Ciencia incierta (o la mitad del universo)

    Más de una vez me vi asintiendo ante un nombre pronunciado, sin saber a ciencia cierta de quién se trataba. Sin embargo, esa vez (aunque asentí como siempre) busqué inmediatamente información sobre el tal Carl Sagan y su obra maestra Cosmos. Sólo el primer episodio de esa serie me llevó a un viaje de alcances impensados. Tuve la sensación de no estar en mi cuerpo que, para entonces, parecía haberse disuelto en la trama matriz del universo.
    Ante tales situaciones la ciencia se vuelve incierta. Las décadas invertidas en un bachiller biológico y la facultad de odontología, mi conocimiento de frente y revés de la célula, los órganos y las funciones, de las expresiones más misteriosas del cuerpo como el dolor y la enfermedad; toda esa arcilla cohesionada en un individuo acababa de disolverse.

    Creo recordar que, absortos en el espacio exterior, buscamos fundir los cuerpos (la comunión del amor da incomprensible sosiego al dilema de la disolución), mientras Carl Sagan continuaba ficcionando la historia del universo.
    Cuando la ciencia parecía haberme iluminado todo rincón, aún las grietas sombrías del misterio eran visibles, así que decidí entrar a su nivel: el de la energía. El cuerpo se vio transformado completamente de conglomerados constantes a flujo incesante, a ríos de materia en movimiento nacida a cada instante de la misma energía que, desde lejos, se ve como si fuera Nada. Descubrí así que mi propio cuerpo estaba poblado de kilómetros infinitos de nada subatómica entre cada una de esas partículas que los alcances humanos hacen posible identificar. Esa desatomización borraba de alguna manera los límites entre lo que considero que soy y el mundo que me rodea.
    Es gracioso: al cuerpo que la formación religiosa de mi más tierna infancia me mostraba como un tabú, la experiencia de navegar en él me llevaba a disolverlo a un nivel espiritual que jamás mis maestros sospecharon siquiera.

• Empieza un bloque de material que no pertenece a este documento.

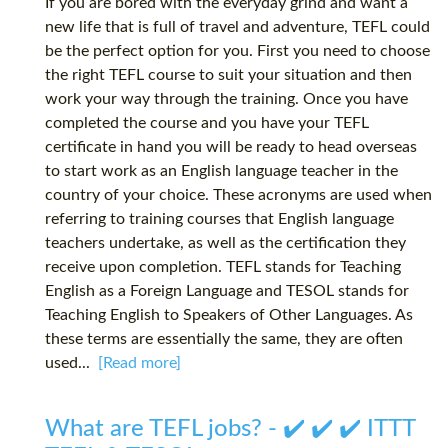
If you are bored with the everyday grind and want a
new life that is full of travel and adventure, TEFL could
be the perfect option for you. First you need to choose
the right TEFL course to suit your situation and then
work your way through the training. Once you have
completed the course and you have your TEFL
certificate in hand you will be ready to head overseas
to start work as an English language teacher in the
country of your choice. These acronyms are used when
referring to training courses that English language
teachers undertake, as well as the certification they
receive upon completion. TEFL stands for Teaching
English as a Foreign Language and TESOL stands for
Teaching English to Speakers of Other Languages. As
these terms are essentially the same, they are often
used...
[Read more]
What are TEFL jobs? - ✔️ ✔️ ✔️ ITTT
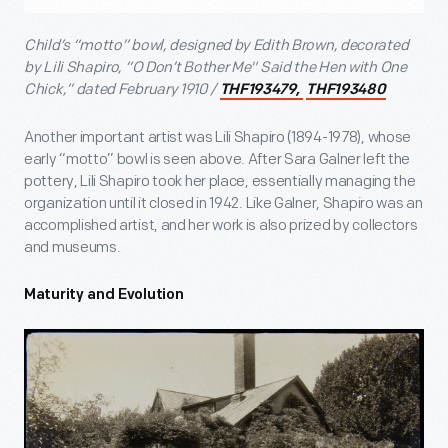
Child’s “motto” bowl, designed by Edith Brown, decorated
by Lili Shapiro, “O Don’t Bother Me" Said the Hen with One
Chick,” dated February 1910 /
THF193479,
THF193480
Another important artist was Lili Shapiro (1894-1978), whose
early “motto” bowl is seen above. After Sara Galner left the
pottery, Lili Shapiro took her place, essentially managing the
organization until it closed in 1942. Like Galner, Shapiro was an
accomplished artist, and her work is also prized by collectors
and museums.
Maturity and Evolution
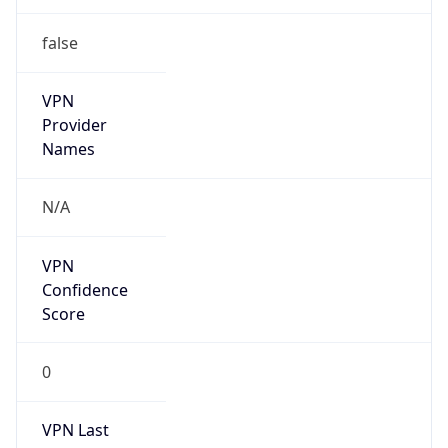
false
VPN
Provider
Names
N/A
VPN
Confidence
Score
0
VPN Last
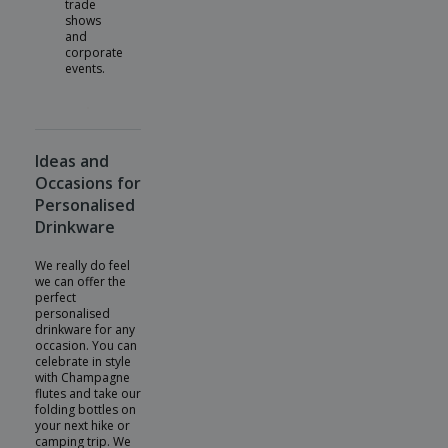
trade
shows
and
corporate
events.
Ideas and
Occasions for
Personalised
Drinkware
We really do feel
we can offer the
perfect
personalised
drinkware for any
occasion. You can
celebrate in style
with Champagne
flutes and take our
folding bottles on
your next hike or
camping trip. We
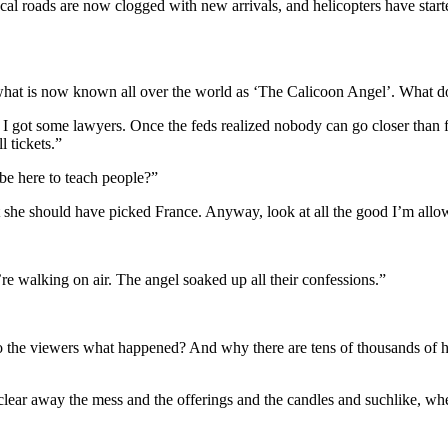
l roads are now clogged with new arrivals, and helicopters have started
what is now known all over the world as ‘The Calicoon Angel’. What do 
d, I got some lawyers. Once the feds realized nobody can go closer than 
l tickets.”
 be here to teach people?”
 she should have picked France. Anyway, look at all the good I’m allow
ey’re walking on air. The angel soaked up all their confessions.”
o the viewers what happened? And why there are tens of thousands of h
 clear away the mess and the offerings and the candles and suchlike, wh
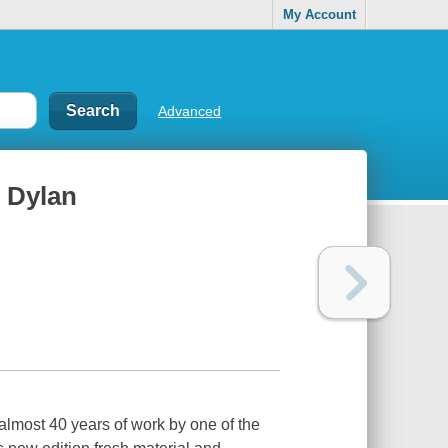
My Account
Advanced
b Dylan
f almost 40 years of work by one of the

    Aún me faltaba integrar una pieza al rompecabezas: el sistema educativo me hizo profesional de la salud; la curiosidad, un canalizador de energía; pero mi abuelo me convirtió en un sanador. 
    Estábamos en una fiesta, llamaban por teléfono, mi abuelo se retiraba a su habitación y al rato regresaba. Inmediatamente, el teléfono volvía a sonar con una madre sorprendida porque el hijo había dejado de llorar después de días. Cape, mi abuelo, me pasó su conocimiento que no es más que una fe indecible en el misterio humano. Un misterio que no precisa ser descifrado para ser abordado.

    Mi abuelo, la enseñanza científica, la mirada de la religión, la experiencia espiritual, la sabiduría holística y los primeros 40 minutos del primer episodio de Cosmos de Carl Sagan me situaron en medio de mi cuerpo, contemplando el infinito universo exterior que es, quizás apenas, la mitad del universo.